The same trip can also be done in just two Tube journeys: Either taking the Victoria Line & Bakerloo, or Victoria Line & Northern. So it’s not really that much of a faff to make this journey with existing London public transport options. (Also worth noting: Highbury has an overland train station too, with trains which can take you as far as Moorgate.)

Plus, as Citymapper’s BB1 route lets people get on and off anywhere on the line portions of the journey will certainly be directly replicating existing public transport routes.

And London’s extensive TfL bus network offers various route options to serve portions of the route, including Angel to Farringdon, if not being completely ‘door-to-door’; i.e. you may need to walk a bit either end. (Indeed, Citymapper’s own founder, Azmat Yusuf, has said of London’s bus network: “If you can figure out how to use the buses you can go anywhere.”)

Of course there will always be some people for whom traveling by cab is the preferred option, especially if it’s made more affordable for them to do so. (Uber’s popularity in London attests to that — it claims some 3.5 million users in the city.)

Even if rush hour congestion in London tends to make any form of street-level road-based transport one of the least quickest, least smart ways to get around (biking excepted).

Blogging about why it’s getting into taxi pooling via a tie-up with Gett, Citymapper implies it’s hoping to reduce urban congestion by encouraging existing taxi users to share their journeys — by making use of the fixed, pooled route — and thus reduce the number of cabs on the road at any one time.

Although if it ends up encouraging London commuters off of existing TfL buses and Tubes and onto London’s congested roads the service could well have the opposite effect — a risk which goes undiscussed in its blog.

Instead Citymapper argues that pooled taxi routes can offer a more flexible transport option to add to the mix, with routes able to be ‘edited and evolved to meet user needs’, adding that: “Regular buses can’t do that.”
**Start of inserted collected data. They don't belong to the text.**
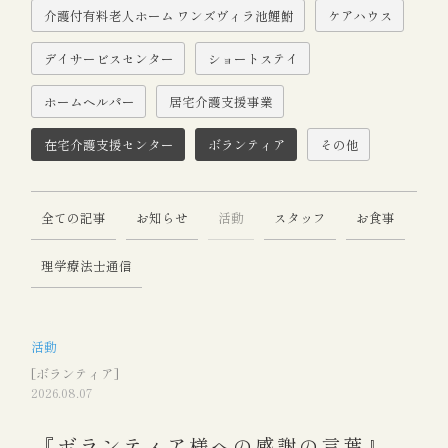
介護付有料老人ホーム ワンズヴィラ池鯉鮒
ケアハウス
デイサービスセンター
ショートステイ
ホームヘルパー
居宅介護支援事業
在宅介護支援センター
ボランティア
その他
全ての記事
お知らせ
活動
スタッフ
お食事
理学療法士通信
活動
[ボランティア]
2026.08.07
『ボランティア様への感謝の言葉』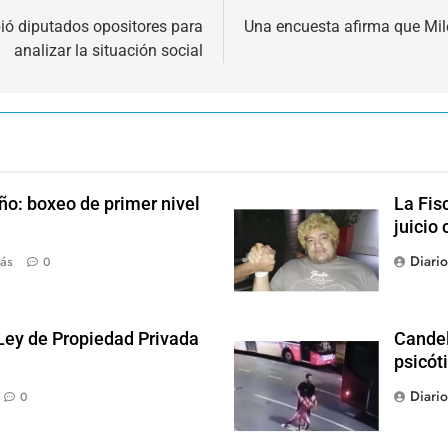
bió diputados opositores para
Una encuesta afirma que Milei
analizar la situación social
ño: boxeo de primer nivel
La Fis
juicio 
Diari
ás
0
 Ley de Propiedad Privada
Candel
psicót
Diari
0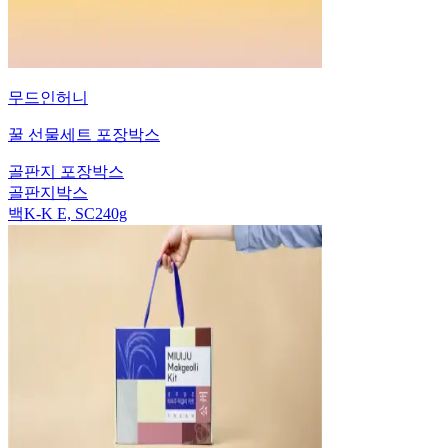
무드인허니
꿀 선물세트 포장박스
골판지 포장박스
골판지박스
백K-K E, SC240g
Of course “regular buses” can’t change their route all the time because very large numbers of people rely on those routes. Whereas cabs that can carry — at most — five individuals at a time are not buses. And are never going to be buses.
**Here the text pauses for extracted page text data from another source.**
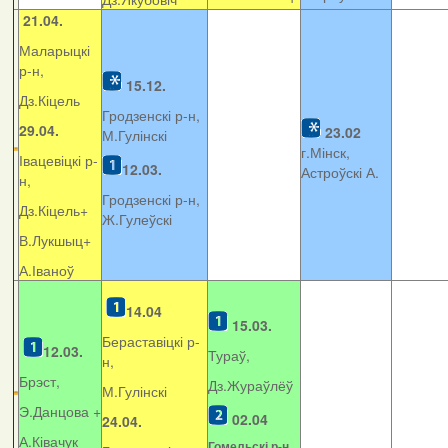
21.04.
Маларыцкі
р-н,
15.12.
Дз.Кіцель
Гродзенскі р-н,
29.04.
23.02
М.Гулінскі
г.Мінск,
Івацевіцкі р-
12.03.
Астроўскі А.
н,
Гродзенскі р-н,
Дз.Кіцель+
Ж.Гулеўскі
В.Лукшыц+
А.Іваноў
14.04
15.03.
Бераставіцкі р-
12.03.
Тураў,
н,
Брэст,
Дз.Жураўлёў
М.Гулінскі
Э.Данцова +
02.04
24.04.
А.Ківачук
Гомельскі р-н,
Even if Citymapper is seeking to paint this taxi pool line in the livery of a bus — subtitling its blog as: “Black cabs running like buses.” And directly appropriating the word “bus” (“black bus”) for what is actually a commercial shared taxi commuter service. (For a little more perspective London’s bus fleet carries some 6.5M passengers per day.)

We asked Citymapper why it decided that shared taxis are the best option for this transport route — i.e. rather than running another of its ‘smart buses’.
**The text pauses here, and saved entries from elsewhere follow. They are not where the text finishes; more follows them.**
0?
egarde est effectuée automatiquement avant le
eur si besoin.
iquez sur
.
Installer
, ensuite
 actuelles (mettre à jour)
At the time of writing the company had not responded.

Another consideration is how much the London transport regulator was involved in the planning process of the BB1 route.

If, as Citymapper says, the route is making use of side-streets there’s a potential for it to funnel more traffic down residential routes — which are exactly the sorts of factors taken into consideration by regulators when they are planning new bus routes.

So we also asked Citymapper how it considered the impact of running this taxi commuter route on local residents. And also whether it involved TfL in the route-planning process.

We’ve also reached out to the London transport regulator for its views on the service — and will update this post when it responds.

Safe to say, Citymapper is not the only startup seeing money-making opportunities in pulling a portion of users of existing public transport networks onto commercial alternatives. (Nor the only startup under pressure to start monetizing usage of its free app — Citymapper said in December it would start doing just that this year, having raised ~$50M in VC funding since 2011 from investors who clearly want to see a return on that cash.)

Ride-hailing behemoth Uber pioneered this process with its UberPool service which dynamically matches passengers with others riding in the same direction, charging a lower fare than for a full Uber as they share the car.

This strategy may be smart for the companies involved, but the question of how smart it is for already heavily congested and highly polluted cities is a whole other question.